Esse plano já foi compartilhado com o chef Leo Paixão (Glouton), que se mostrou animado com uma possível sociedade. “Tenho conversado com ele, que tem esse mesmo desejo. É o tipo de pessoa a quem me associaria com facilidade. Eu o admiro muito”, afirma Flávio.


Enquanto isso não acontece, a transição por lá é feita de forma aparentemente tranquila. Dona Nelsa, que tem 76 anos, não participa mais do “combate” diário na cozinha, mas ainda dá seus pitacos. “Ela continua sendo minha grande referência, provando pratos, avaliando ponto, textura, combinações. O grande legado dela e de papai é a simplicidade como algo de muito valor.”


Flávio participou ativamente da abertura da casa, cozinhando e criando soluções para os dias de maior movimento, como a linguiça aberta na chapa, que cozinha mais rápido do que se fosse preparada inteira. Três anos depois, no entanto, optou por dedicar-se à sua outra paixão – equitação – na hípica nos fundos do terreno em que fica o restaurante. “Muita gente cobrava o meu retorno. Dos três filhos, o que mais gosta de cozinha sou eu. Sabia que uma hora teria de assumir”, diz.

MUDANÇAS As mudanças começaram com a introdução de ingredientes do cerrado mineiro, que deram origem ao atual Prato da Boa Lembrança: miolo de alcatra serenado com cebola roxa na manteiga de garrafa, batata-doce e moranga assadas com casca, vinagrete de coentro com pimenta dedo-de-moça, farofa de baru e arroz com pequi.


Se Dona Nelsa teria criado um prato como esse? “Sim, mas não sei se com esses ingredientes. Viajei com meu pai pelo Norte de Minas, é uma referência minha. Minha mãe não teve tanto contato com o cerrado, pois viveu em Lagoa da Prata, aos pés da Serra da Canastra, teve contato com outro terroir”, diz.

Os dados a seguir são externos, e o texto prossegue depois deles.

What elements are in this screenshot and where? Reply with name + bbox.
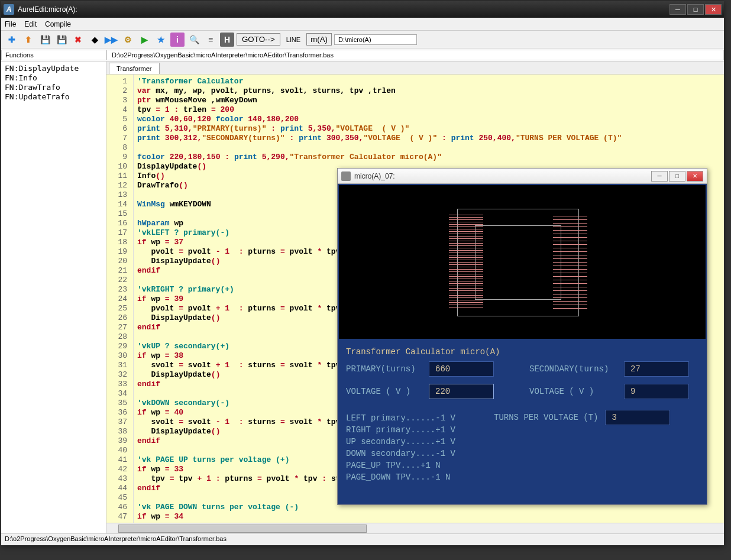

A propósito, o próximo Prato da Boa Lembrança (uma espécie de galinhada com cogumelos, quiabo, tomate e queijo canastra), que será apresentado no mês que vem, será o primeiro na história da casa a ser servido num prato individual – em vez de chegar à mesa para compartilhar, desmembrado em panelas, chapas e potes.
“Isso poderá abrir caminho para outros empratados individuais, incluindo sobremesas”, adianta. Outra novidade por lá é a presença de um prato vegetariano (verduras, legumes e tubérculos preparados de formas distintas), montado numa chapa de pedra-sabão e finalizado com azeite e flor de sal.


“Hoje, tenho na cozinha nitrogênio, cocção a vácuo, sifão, Thermomix (robô de cozinha) e Roner (máquina circuladora de água a temperaturas controladas para cozimentos a vácuo), que uso em alguns eventos. Além disso, incorporei ao dia a dia da cozinha o forno combinado e um defumador. Tudo isso melhora minha operação, otimiza tempo, dá padrão. Com o volume de trabalho que tenho, preciso dessas ferramentas. Não sou purista a ponto de ser avesso a qualquer inovação. Se melhora a qualidade, por que não usar?”

 

PARA LER


» Xapuri e a cozinha de Nelsa Trombino
De Marcelo Musarra. Girassol Comunicações. 122 páginas.
Fartamente ilustrado, narra a trajetória da fundadora e a criação da casa, que começou pequenina e hoje chega a atender mil pessoas num único domingo. Parte de uma coleção dedicada a chefs do país, inclui diversas receitas.

» História da arte da cozinha
mineira por Dona Lucinha

De Maria Lúcia Clementino Nunes e Márcia Clementino Nunes. Editora Larousse. 176 páginas Clássico título para quem se interessa pelas origens da cozinha mineira: a separação nas vertentes de fazenda (pratos com caldo) e de tropeiro (pratos mais secos) é atribuída a esse título de Lucinha. Inclui receitas.